For each temporal pair, the earlier RGB image is geometrically warped to the coordinate system of the later image. The RGB residual is then defined on valid aligned pixels as:

residual = (current_RGB - warped_previous_RGB) mod 256

Pixels outside the valid alignment region are excluded from training and scoring. Full residual images may contain zero-filled invalid pixels only as storage/context placeholders; these pixels are not treated as valid change evidence.

Reference maps

Manual semantic masks are aligned using the same homography as the RGB images, with nearest-neighbour interpolation. Reference maps encode:

0   no target change
1   target change
255 invalid / ignored pixel

The principal reference is inspection_relevant_change, which retains changes involving:

  • damage labels: CRACK, SPALLING, DELAMINATION, MISSING_ELEMENT, WATER_STAIN, EFFLORESCENCE, CORROSION;
  • REPAIRS;
  • TEXT_OR_IMAGES.

Secondary references include damage_or_repair_change, damage_type_change, intervention_or_content_change, damage_presence_change, and any_semantic_change.

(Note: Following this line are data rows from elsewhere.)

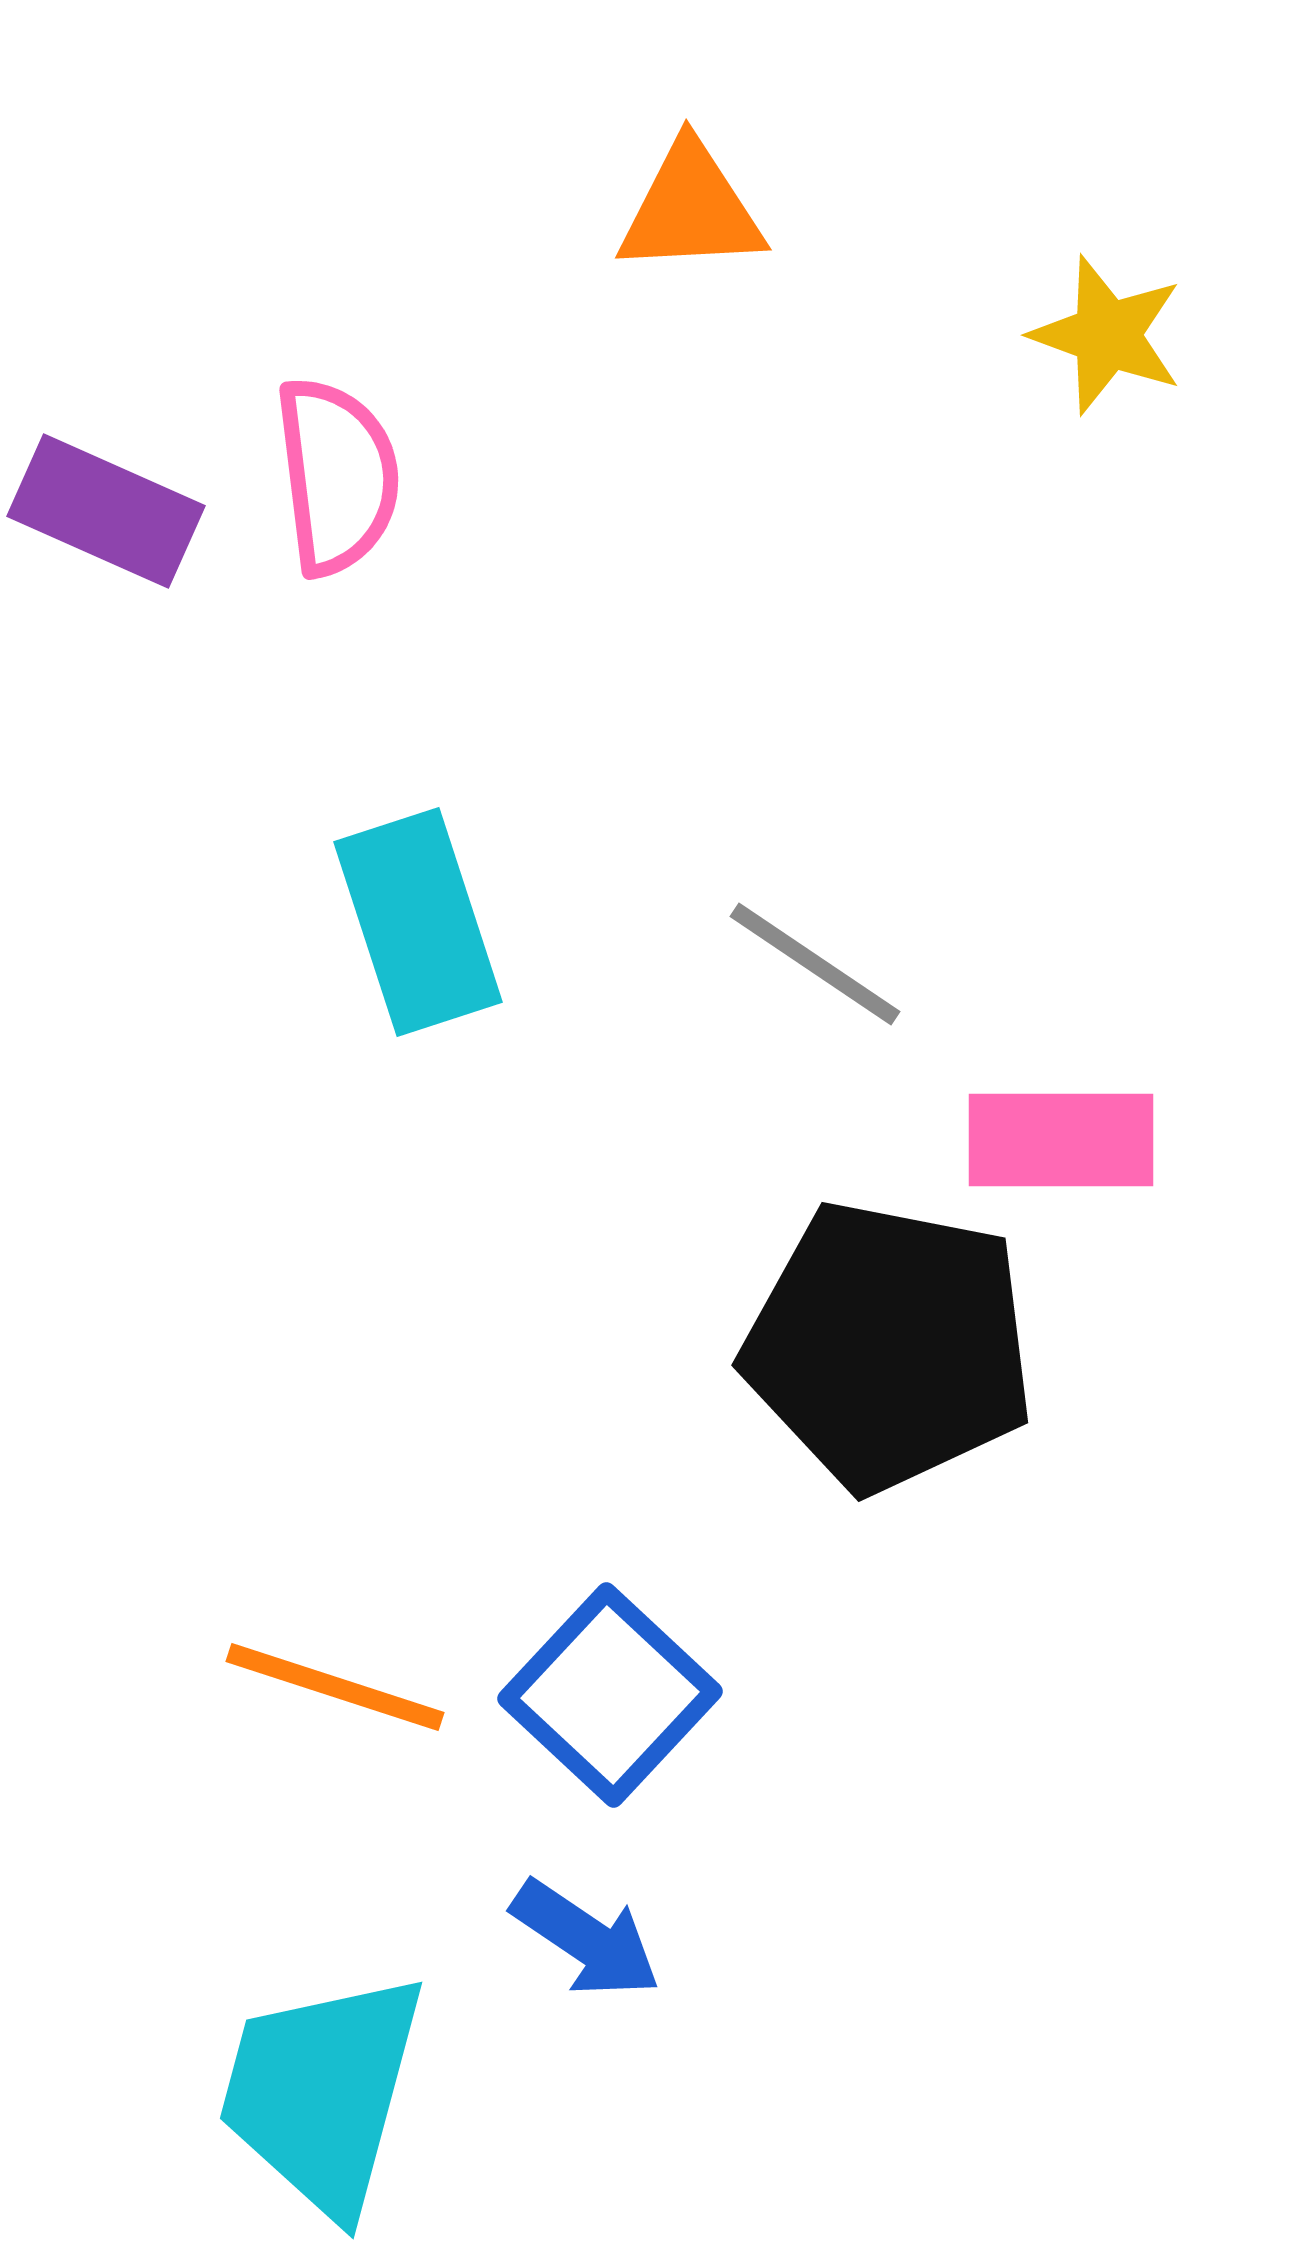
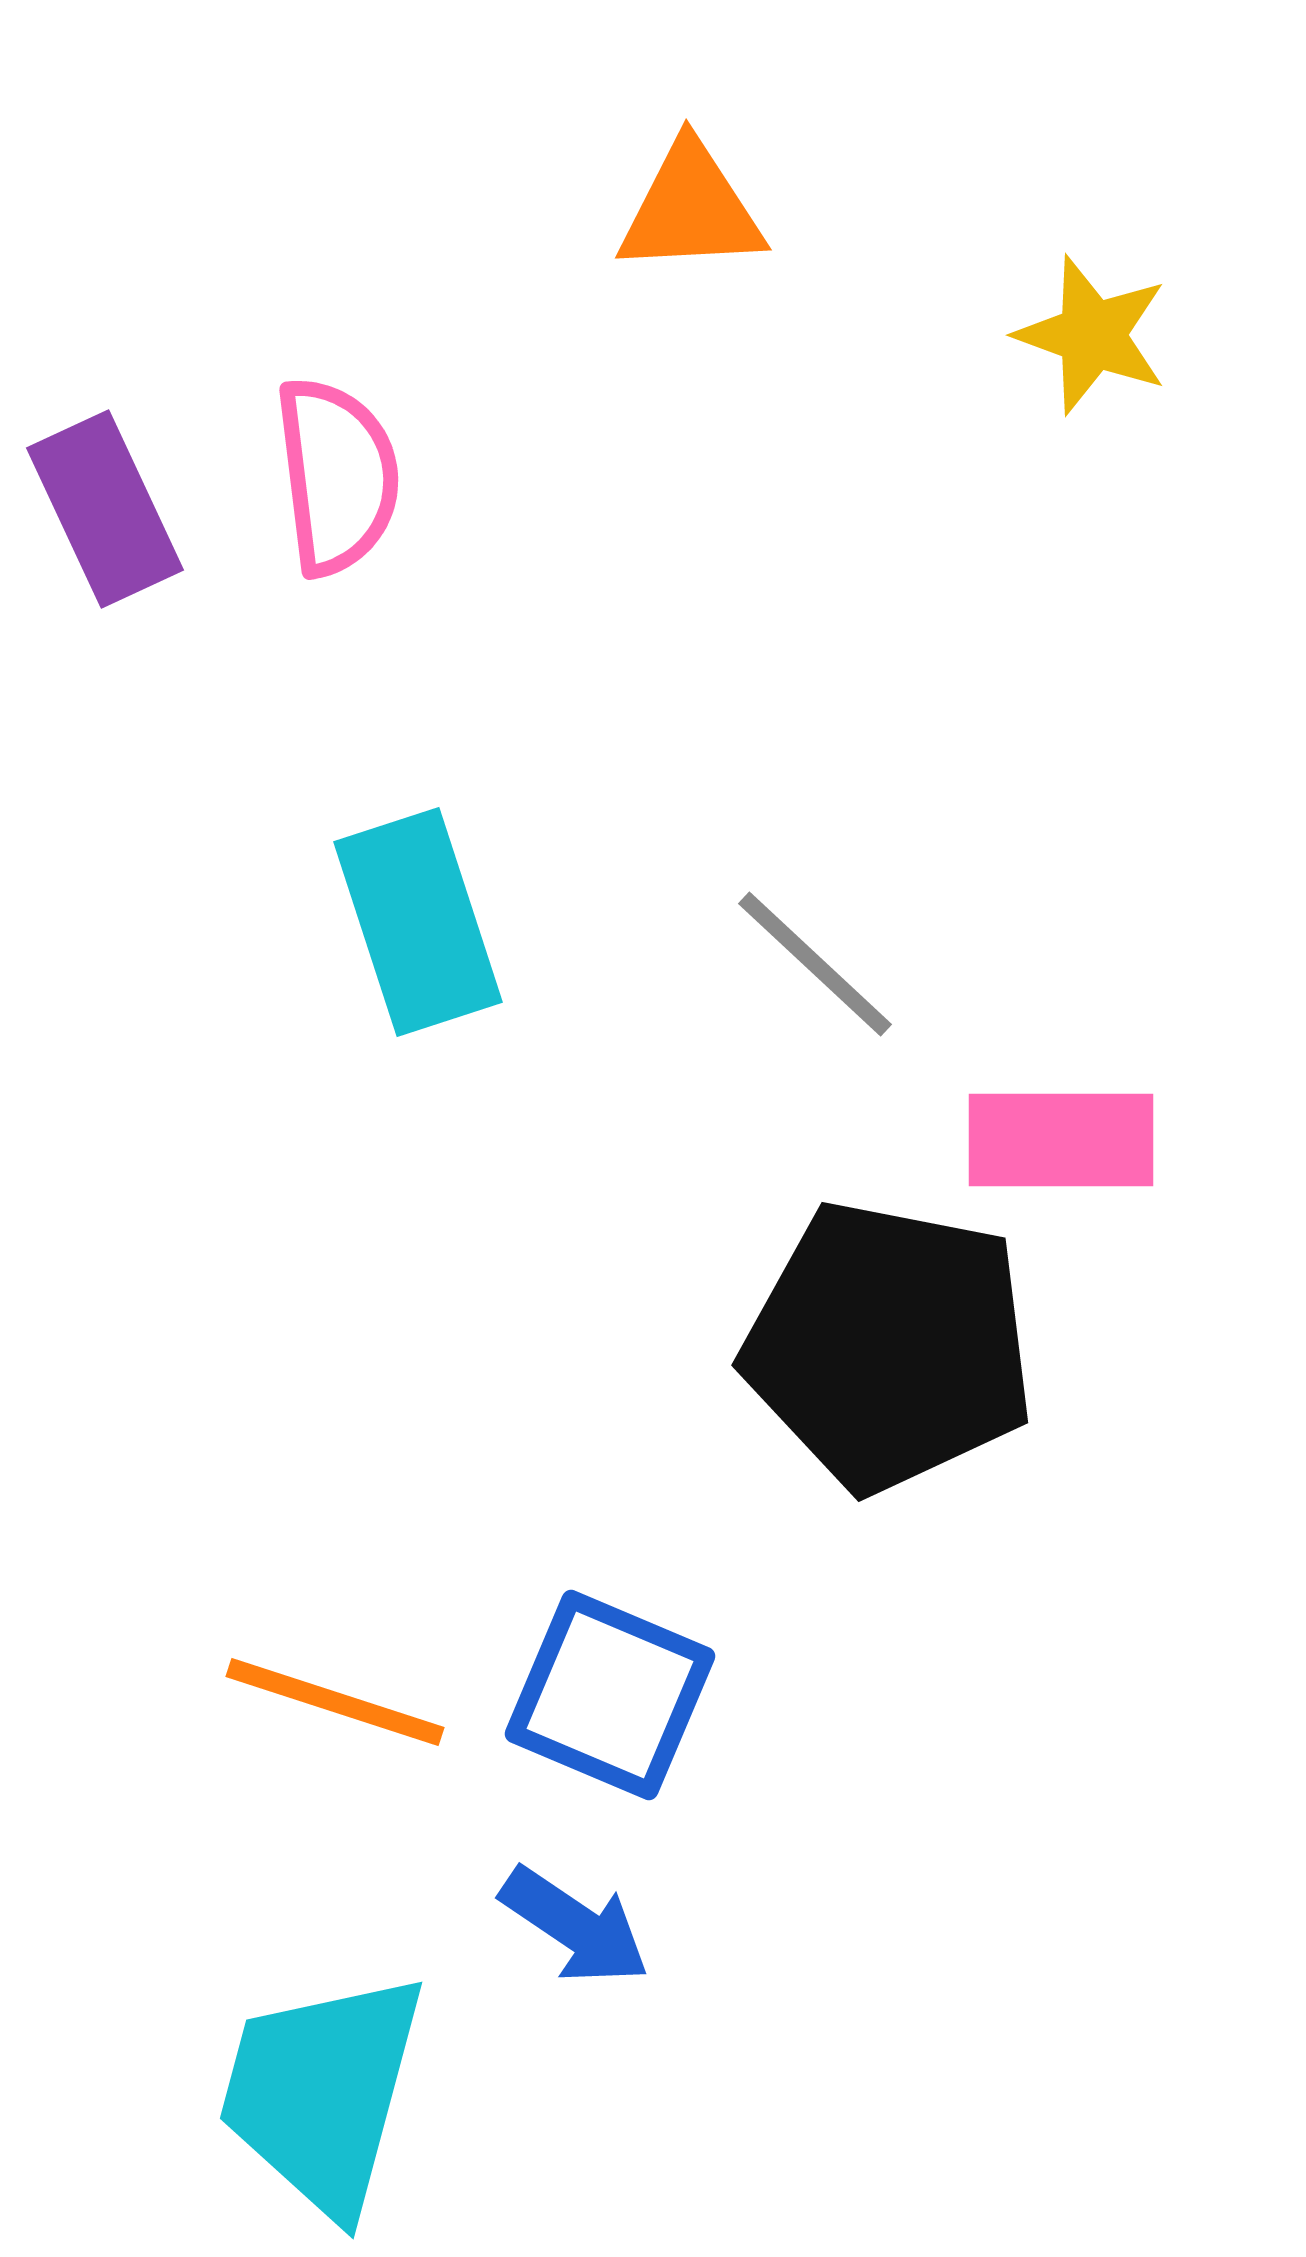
yellow star: moved 15 px left
purple rectangle: moved 1 px left, 2 px up; rotated 41 degrees clockwise
gray line: rotated 9 degrees clockwise
orange line: moved 15 px down
blue square: rotated 20 degrees counterclockwise
blue arrow: moved 11 px left, 13 px up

The annotation ontology currently groups signage, graffiti and other visual textual/pictorial content into TEXT_OR_IMAGES. Consequently, appearance or disappearance of that category is represented, while within-category changes such as signage-to-graffiti cannot be distinguished.

Heatmap evaluation

The current common evaluation grid is:

Setting Value
Tile size 32 × 32
Tile stride 32
Minimum valid tile ratio for val/test scoring 0.50
Primary positive-tile criterion changed valid pixel ratio ≥ 0.05

Primary ranking metrics are AUPRC, AUROC, Precision@Top-K%, and correlation with the continuous changed-pixel fraction. Thresholded F1 and IoU are supplementary: their score threshold is selected on validation only and must be interpreted relative to the all-positive baseline.

End-to-end workflow

The examples below use local variables rather than hard-coded machine paths:

DATA_ROOT=/path/to/data_26_05_all
SPLIT_ROOT=$DATA_ROOT/evaluation/group_split_v1
PAIRS_ROOT=$DATA_ROOT/compression/aligned_pairs_split_v1
REF_ROOT=$DATA_ROOT/evaluation/pair_change_references_v1
RES_ROOT=$DATA_ROOT/compression/rgb_residuals_valid_v1
BASELINE_ROOT=$DATA_ROOT/evaluation/baselines_valid_v1

1. Build aligned manual-reference maps

python tools/build_pair_change_reference_maps.py \
  --pairs-manifest $PAIRS_ROOT/pairs_all.csv \
  --masks-dir $DATA_ROOT/masks \
  --ref-spx-out $DATA_ROOT/facades_images_with_years/ref_spx_batch_out \
  --out-dir $REF_ROOT

The builder verifies that the recovered homography reproduces the saved RGB warp and writes reference manifests for train, validation and test pairs.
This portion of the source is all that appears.